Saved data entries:
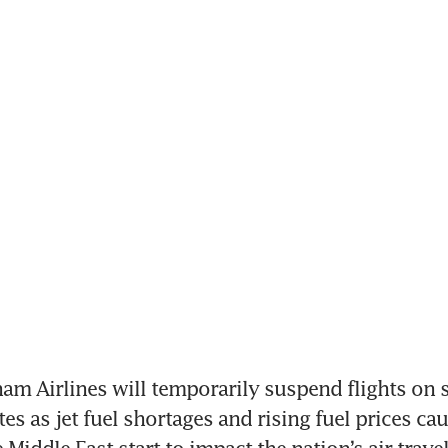
am Airlines will temporarily suspend flights on 
es as jet fuel shortages and rising fuel prices cau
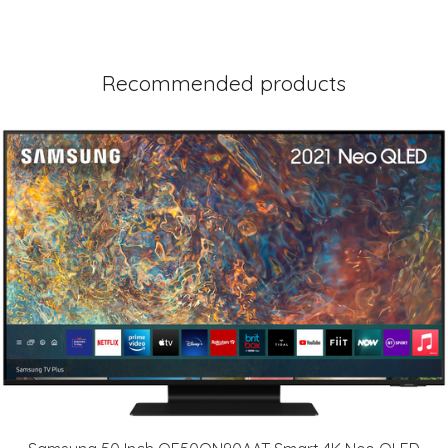
Recommended products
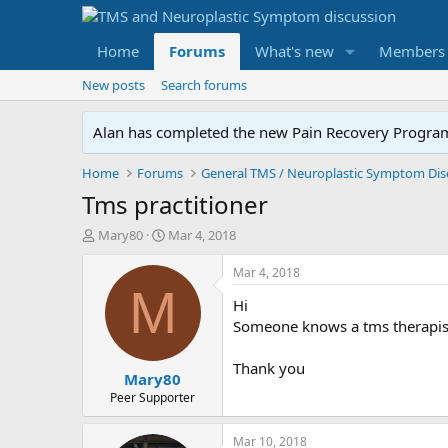
Home
Forums
What's new
Members
New posts
Search forums
Alan has completed the new Pain Recovery Program. 
Home
Forums
Tms practitioner
T
S
Mary80
Mar 4, 2018
h
t
r
a
Mar 4, 2018
e
r
M
Hi
a
t
d
d
Someone knows a tms therapist 
s
a
t
t
Thank you
Mary80
a
e
r
Peer Supporter
t
e
Mar 10, 2018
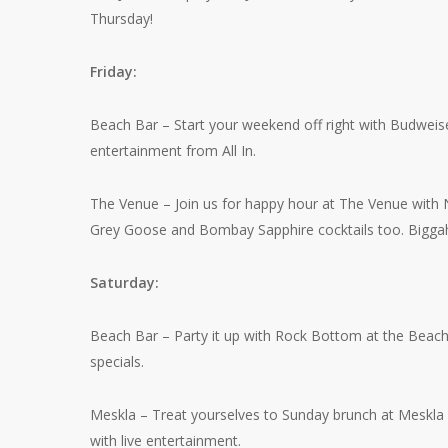
Thursday!
Friday:
Beach Bar – Start your weekend off right with Budweise
entertainment from All In.
The Venue – Join us for happy hour at The Venue with Ni
Grey Goose and Bombay Sapphire cocktails too. Biggah 
Saturday:
Beach Bar – Party it up with Rock Bottom at the Beach
specials.
Meskla – Treat yourselves to Sunday brunch at Meskla
with live entertainment.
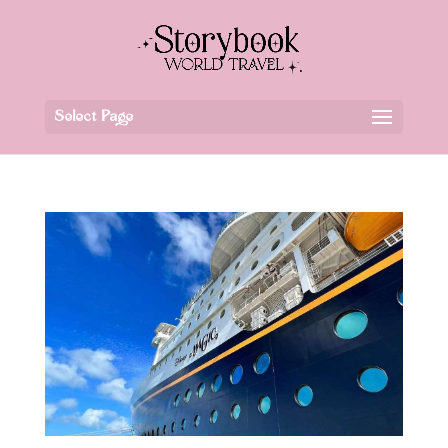
Select Page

[Exercise objective]:
Check every line of the records above for the string "Beach". Copy those that hold it.

[Exercise result]:
Beach Bar – Start your weekend off right with Budweise
Beach Bar – Party it up with Rock Bottom at the Beach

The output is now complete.